Merende parigine: tè al gelsomino, gloutof e “L’eleganza del riccio”

Nel centro di Parigi, precisamente al numero 7 di rue de Grenelle, si trova un condominio lussuoso e raffinato, abitato da famiglie facoltose, i cui componenti corrispondono – chi più, chi meno – agli stereotipi francesi degli appartenenti all’alta borghesia. A sorvegliare i movimenti che hanno luogo nel “…bel palazzo privato con cortile e giardino interni, suddiviso in otto appartamenti di gran lusso, tutti abitati, tutti enormi” c’è Renée, che corrisponde anch’essa ad uno stereotipo francese, quello della portinaia “vedova, bassa, brutta, grassottella” che vive con un gatto ed ha la TV accesa tutto il giorno, ad un volume spropositato, sintonizzato su programmi mediocri.

Se avete letto “L’eleganza del riccio” di Muriel Barbery, avete sicuramente riconosciuto questa “impostora”, che si nasconde dietro la maschera della portinaia bisbetica ed ignorante, ma che in realtà è una coltissima autodidatta, appassionata di arte, filosofia, musica e cultura giapponese (il suo gatto grassoccio si chiama Lev in onore di Tolstoij, autore che Renée legge spesso). La vita della portinaia si animerà dopo l’incontro con la dodicenne Paloma Josse, inquilina del condominio e figlia di un Ministro della Repubblica, che ha deciso di togliersi la vita ed incendiare l’appartamento nel giorno del suo compleanno per mostrare tutto il suo disprezzo e la sua insofferenza nei confronti degli adulti. Paloma nasconde la sua capacità di comprendere in maniera profonda ed attenta il mondo che la circonda dietro la maschera della bambina sciocca e problematica, ma sarà l’unica in grado di smascherare Renée affermando che la portinaia ha l’eleganza del riccio (“Madame Michel ha l’eleganza del riccio: fuori è protetta da aculei, una vera e propria fortezza, ma ho il sospetto che dentro sia semplice e raffinata come i ricci, animaletti fintamente indolenti, risolutamente solitari e terribilmente eleganti”), mentre la donna definirà Paloma Giudice dell’Umanità. Paloma e Renée si incontrano e si riconoscono come anime simili grazie all’arrivo di un signore giapponese, Kakuro Ozu, che saprà aprire il cuore della portinaia e farne uscire tutti i sentimenti ed i segreti più oscuri; poi, insieme a lei, farà capire a Paloma qualcosa in più sulla vita.
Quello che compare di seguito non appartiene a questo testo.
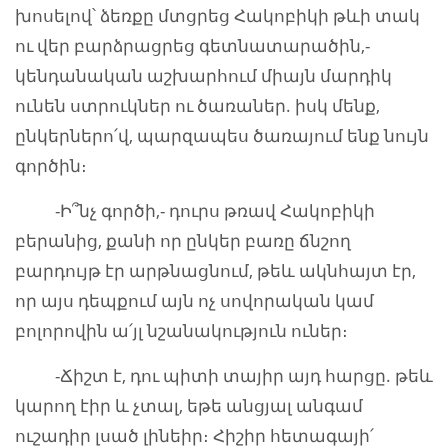
խոսելով՝ ձեռքը մտցրեց Հակոբիկի թևի տակ
ու վեր բարձրացրեց գետնատարածին,-
կենդանական աշխարհում միայն մարդիկ
ունեն ստրուկներ ու ծառաներ. իսկ մենք,
ընկերներո՛վ, պարզապես ծառայում ենք նույն
գործին։
-Ի՞նչ գործի,- դուրս թռավ Հակոբիկի
բերանից, քանի որ ընկեր բառը ճնշող
բարդույթ էր արթնացնում, թեև ակնհայտ էր,
որ այս դեպքում այն ոչ սովորական կամ
բոլորովին ա՛յլ նշանակություն ուներ։
-Ճիշտ է, դու պիտի տայիր այդ հարցը. թեև
կարող էիր և չտալ, եթե անցյալ անգամ
ուշադիր լսած լինեիր։ Հիշիր հետագայի՛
Il romanzo di Muriel Barbery, docente di filosofia oltre che autrice di romanzi, è più una raccolta di pensieri delle due protagoniste che un vero e proprio racconto; il loro sguardo sulla realtà ci invita a vivere al meglio il presente coltivando i piccoli piaceri: l’amicizia, la letteratura, l’arte, le confidenze e un tè con un dolce. E noi vogliamo farlo imitando proprio Renée e monsieur Ozu, godendo di questo bel romanzo con una bollente tazza di tè al gelsomino ed una fetta di un golosissimo dolce alsaziano, il kugelhopf – o gloutof come lo chiama Manuela, l’amica di Renée e donna delle pulizie del palazzo, che però secondo la portinaia ha più raffinatezza di tutti i suoi abitanti.

La leggenda vuole che la ricetta di questo lievitato all’uvetta sia stata regalata dai re magi ad un pasticciere alsaziano di nome Kugel, come ringraziamento per la sua ospitalità. In realtà sembra che questo dolce, nato in Polonia, sia arrivato in Francia solo dopo essere passato per la Germania e l’Austria. Inoltre, pare che esso sia l’antenato del nostro babà: l’invenzione viene attribuita a Stanislas Lecsczinski, ex re di Polonia e duca della Lorena, il quale volle bagnare nel liquore una fetta troppo asciutta di kugelhopf preparata dal suo pasticciere Stohrer (il fondatore dell’omonima pasticceria Parigina di rue Montorgueil). Lo abbiamo scelto come dolce da abbinare a questo libro non solo perché accompagna una delle merende dei nostri protagonisti, ma anche perché la sua forma ricorda un po’ le “barriere” che Renée ha alzato per nascondere agli altri la sua reale natura.

E con la speranza di aver risvegliato, oltre al vostro appetito, anche la vostra voglia di leggere (o rileggere) questo libro, ci concediamo un’ultima citazione: “Vivere, morire: sono solo le conseguenze di ciò che abbiamo costruito. Quello che conta è costruire bene”.